→ **What the task asks**:
Among these entries, how many lines have the string "账户解绑" in them? Only the number is needed.

--- Information shown ---

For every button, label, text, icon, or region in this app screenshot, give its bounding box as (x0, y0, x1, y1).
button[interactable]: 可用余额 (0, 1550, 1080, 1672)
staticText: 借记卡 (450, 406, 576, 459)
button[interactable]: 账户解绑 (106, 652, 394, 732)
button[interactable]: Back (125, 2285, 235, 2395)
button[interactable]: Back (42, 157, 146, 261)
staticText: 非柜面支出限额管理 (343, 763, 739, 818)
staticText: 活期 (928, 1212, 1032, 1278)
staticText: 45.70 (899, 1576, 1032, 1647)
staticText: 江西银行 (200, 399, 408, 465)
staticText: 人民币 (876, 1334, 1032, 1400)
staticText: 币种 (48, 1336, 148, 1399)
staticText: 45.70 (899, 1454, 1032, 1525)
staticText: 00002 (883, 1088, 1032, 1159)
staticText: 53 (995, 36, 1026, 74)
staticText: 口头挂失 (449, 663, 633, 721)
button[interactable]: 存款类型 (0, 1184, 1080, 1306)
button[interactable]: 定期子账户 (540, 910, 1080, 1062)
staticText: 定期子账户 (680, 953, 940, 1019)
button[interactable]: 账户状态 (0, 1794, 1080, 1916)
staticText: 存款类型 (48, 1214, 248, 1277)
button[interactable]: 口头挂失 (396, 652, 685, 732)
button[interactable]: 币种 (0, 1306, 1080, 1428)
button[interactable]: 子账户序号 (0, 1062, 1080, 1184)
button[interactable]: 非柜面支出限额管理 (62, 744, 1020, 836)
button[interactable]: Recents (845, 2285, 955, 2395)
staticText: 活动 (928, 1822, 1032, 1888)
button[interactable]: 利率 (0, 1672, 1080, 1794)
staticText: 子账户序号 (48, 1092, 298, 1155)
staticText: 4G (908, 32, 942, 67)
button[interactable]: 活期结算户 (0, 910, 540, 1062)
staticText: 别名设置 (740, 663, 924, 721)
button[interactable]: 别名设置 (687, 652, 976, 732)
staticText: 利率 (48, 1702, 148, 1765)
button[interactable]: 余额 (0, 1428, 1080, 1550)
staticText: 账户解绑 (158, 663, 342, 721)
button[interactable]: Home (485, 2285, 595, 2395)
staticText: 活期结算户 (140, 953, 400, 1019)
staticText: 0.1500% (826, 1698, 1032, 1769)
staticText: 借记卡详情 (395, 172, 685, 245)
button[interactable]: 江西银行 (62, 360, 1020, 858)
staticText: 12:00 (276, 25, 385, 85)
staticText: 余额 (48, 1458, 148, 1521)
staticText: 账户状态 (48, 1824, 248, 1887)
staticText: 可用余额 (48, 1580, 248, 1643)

---

→ **Exercise response**:
2